Back on the subject of overturning Citizens’ United, Nichols said, “I can live without the actual constitutional amendment. But I can’t live without the movement.”

We need a movement that labels corporate crack exactly what it is.  It’s not speech. It’s bribery.

 

Missing the Message

It’s absolutely clear that the Republicans mean to work with the big banks to block any financial reform, no matter how watered down, by any political means necessary.

The Republicans have opposed the president’s nominees in committee. As far as the Consumer Financial Protection Agency, they oppose not only the popular consumer champion Elizabeth Warren to be its chief, they will oppose anyone President Obama nominates. The Republicans have made their intentions clear – they want to gut the agency before it’s born.

Meanwhile the bank lobbyists have gone to work on the regulators who are writing the actual rules to implement last year’s financial reforms, and have effectively stalled the process in its tracks.

To make sure that no one is missing the message, J.P. Morgan Chase chief Jamie Dimon went on the offensive this week, publicly stating that excessive financial regulation was weakening the economic recovery. Without offering specifics, Dimon told Fed chair Ben Bernanke at a bankers’ conference, “I have a great fear someone’s going to try to write a book in 20 years, and the book is going to talk about all the things that we did in the middle of the crisis to actually slow down recovery.”

While the bankers have been working feverishly behind the scenes to further water down the weak Dodd-Frank version of financial reform, Dimon’s statements are the most aggressive public challenge yet to any attempts to rein in the big banks.
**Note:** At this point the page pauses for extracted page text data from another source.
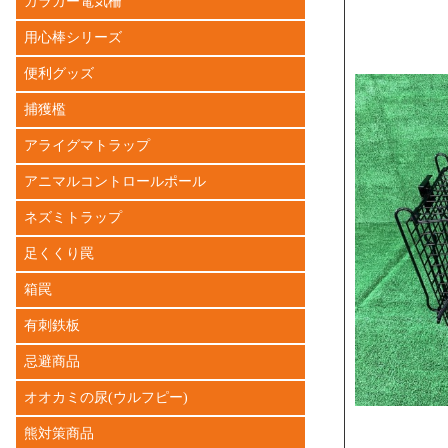
ガラガー電気柵
用心棒シリーズ
便利グッズ
捕獲檻
アライグマトラップ
アニマルコントロールポール
ネズミトラップ
足くくり罠
箱罠
有刺鉄板
忌避商品
オオカミの尿(ウルフピー)
熊対策商品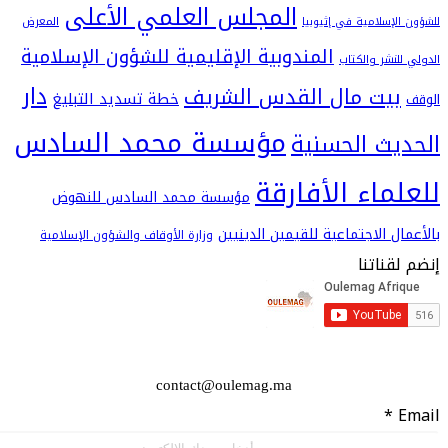
المجلس العلمي الأعلى
سلامية في إثيوبيا
المعرض
المندوبية الإقليمية للشؤون الإسلامية
شر والكتاب
دار
يت مال القدس الشريف
خطة تسديد التبليغ
مؤسسة محمد السادس
ث الحسنية
اء الأفارقة
مؤسسة محمد السادس للنهوض
 الاجتماعية للقيمين الدينيين
وزارة الأوقاف والشؤون الإسلامية
اتنا
contact@oulemag.ma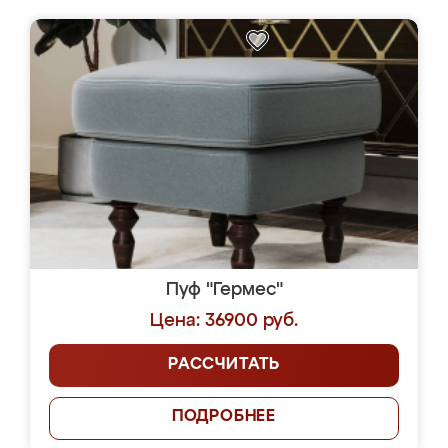
Пуф "Гермес"
Цена: 36900 руб.
РАССЧИТАТЬ
ПОДРОБНЕЕ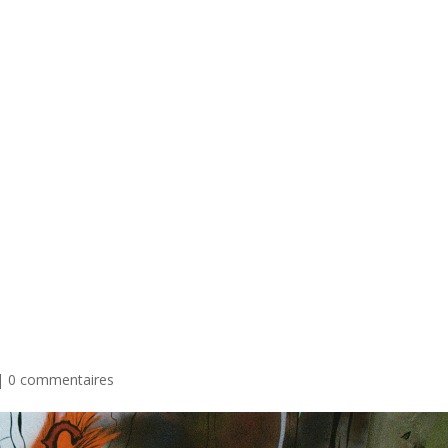
|
0 commentaires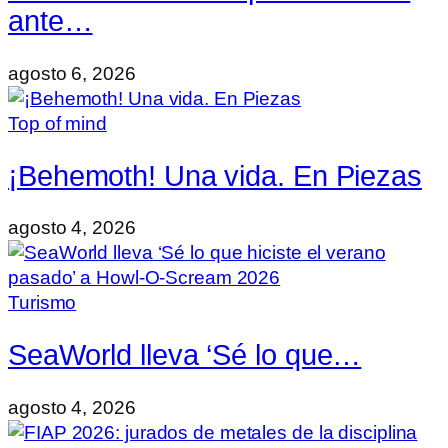
ante…
agosto 6, 2026
Top of mind
¡Behemoth! Una vida. En Piezas
agosto 4, 2026
Turismo
SeaWorld lleva ‘Sé lo que…
agosto 4, 2026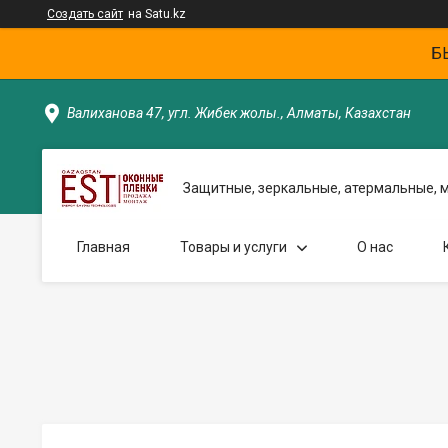
Создать сайт
на Satu.kz
Б
Валиханова 47, угл. Жибек жолы., Алматы, Казахстан
Защитные, зеркальные, атермальные, 
Главная
Товары и услуги
О нас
What’s unclear is why the president is not meeting this assault on one of his proudest achievements (Wall Street reform) head on, despite the Republicans’ and bankers’ clear signals that they have no intention to compromise. Rather than mounting a strong public case for Warren, for example, the White House continues to float alternative, less qualified, nominees. Obama seems to be laboring under the illusion that there is somebody else who satisfy the Republicans. What’s baffling is that he has no reason to think so: the Republicans haven’t exactly been ambiguous. The bankers are also taking off the gloves, with only a few lonely voices in Washington to make the case for stronger reform.

When will our president get the message?